What is HDFS ?
The Hadoop distributed file system
(HDFS) is a distributed, scalable, and portable file-system written in Java for
the Hadoop framework. Each node in a Hadoop instance typically has a single
namenode; a cluster of datanodes form the HDFS cluster. The situation is
typical because each node does not require a datanode to be present. Each
datanode serves up blocks of data over the network using a block protocol
specific to HDFS. The file system uses the TCP/IP layer for communication.
Clients use Remote procedure call (RPC) to communicate between each other.
HDFS stores large files (typically in
the range of gigabytes to terabytes) across multiple machines. It achieves
reliability by replicating the data across multiple hosts, and hence does not
require RAID storage on hosts. With the default replication value, 3, data is
stored on three nodes: two on the same rack, and one on a different rack. Data
nodes can talk to each other to rebalance data, to move copies around, and to
keep the replication of data high. HDFS is not fully POSIX-compliant, because
the requirements for a POSIX file-system differ from the target goals for a
Hadoop application. The trade-off of not having a fully POSIX-compliant
file-system is increased performance for data throughput and support for
non-POSIX operations such as Append.
The HDFS file system includes a
so-called secondary namenode, which misleads some people into thinking that
when the primary namenode goes offline, the secondary namenode takes over. In
fact, the secondary namenode regularly connects with the primary namenode and
builds snapshots of the primary namenode’ s directory information, which the
system then saves to local or remote directories. These check pointed images
can be used to restart a failed primary namenode without having to replay the
entire journal of file-system actions, then to edit the log to create an
up-to-date directory structure. Because the namenode is the single point for
storage and management of metadata, it can become a bottleneck for supporting a
huge number of files, especially a large number of small files. HDFS
Federation, a new addition, aims to tackle this problem to a certain extent by
allowing multiple name-spaces served by separate namenodes.

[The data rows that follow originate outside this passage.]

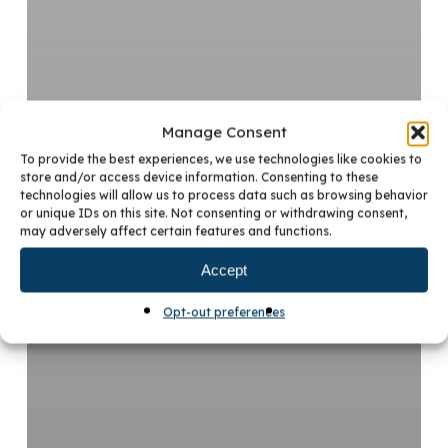
Manage Consent
To provide the best experiences, we use technologies like cookies to
store and/or access device information. Consenting to these
technologies will allow us to process data such as browsing behavior
or unique IDs on this site. Not consenting or withdrawing consent,
may adversely affect certain features and functions.
Accept
Opt-out preferences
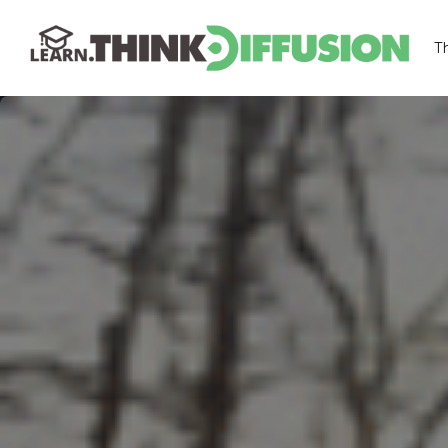
T
THINKDIFFUSION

An advantage of using HDFS is data
awareness between the job tracker and task tracker. The job tracker schedules
map or reduce jobs to task trackers with an awareness of the data location.
LIMITATIONS:-
HDFS was designed for mostly immutable files and
may not be suitable for systems requiring concurrent write-operations.
Another limitation of HDFS is that it cannot be
mounted directly by an existing operating system. Getting data into and out of
the HDFS file system, an action that often needs to be performed before and
after executing a job, can be inconvenient.